Leaving out the pictures, restate each record below word for word.

Data to use START

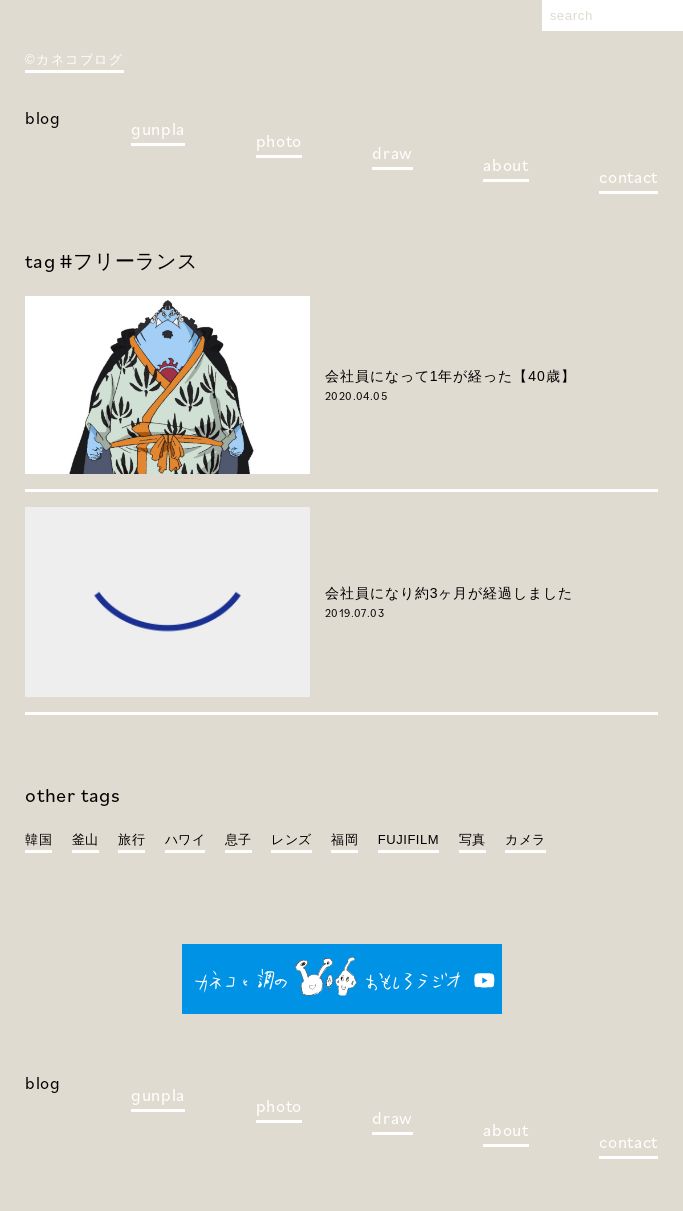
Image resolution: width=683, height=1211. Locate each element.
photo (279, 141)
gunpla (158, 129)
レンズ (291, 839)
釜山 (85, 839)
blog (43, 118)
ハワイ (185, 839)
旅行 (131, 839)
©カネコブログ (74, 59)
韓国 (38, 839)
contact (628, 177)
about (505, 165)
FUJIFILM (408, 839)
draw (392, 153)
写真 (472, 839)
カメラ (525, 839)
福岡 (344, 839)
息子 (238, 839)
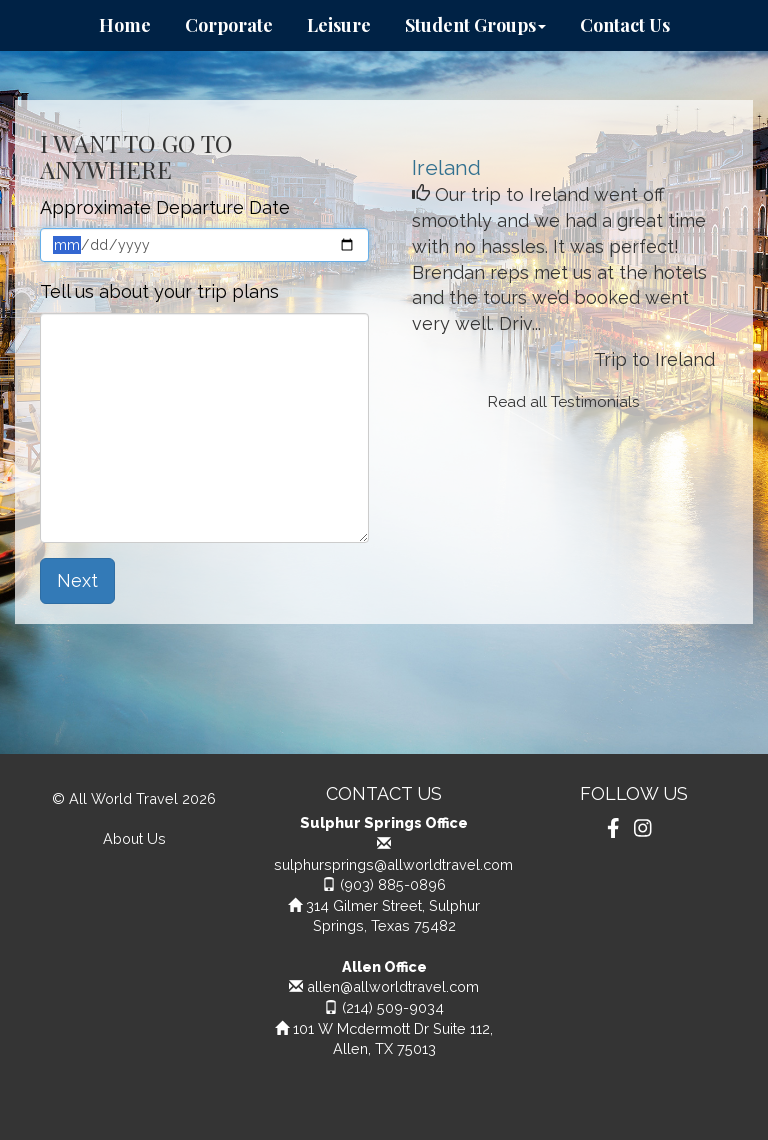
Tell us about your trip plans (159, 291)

Data to use END

== Output for this task ==
Image resolution: width=683, height=1211. Locate each element.
photo (279, 141)
gunpla (158, 129)
レンズ (291, 839)
釜山 (85, 839)
blog (43, 118)
ハワイ (185, 839)
旅行 (131, 839)
©カネコブログ (74, 59)
韓国 (38, 839)
contact (628, 177)
about (505, 165)
FUJIFILM (408, 839)
draw (392, 153)
写真 (472, 839)
カメラ (525, 839)
福岡 (344, 839)
息子 (238, 839)
Tell us about your trip plans (159, 291)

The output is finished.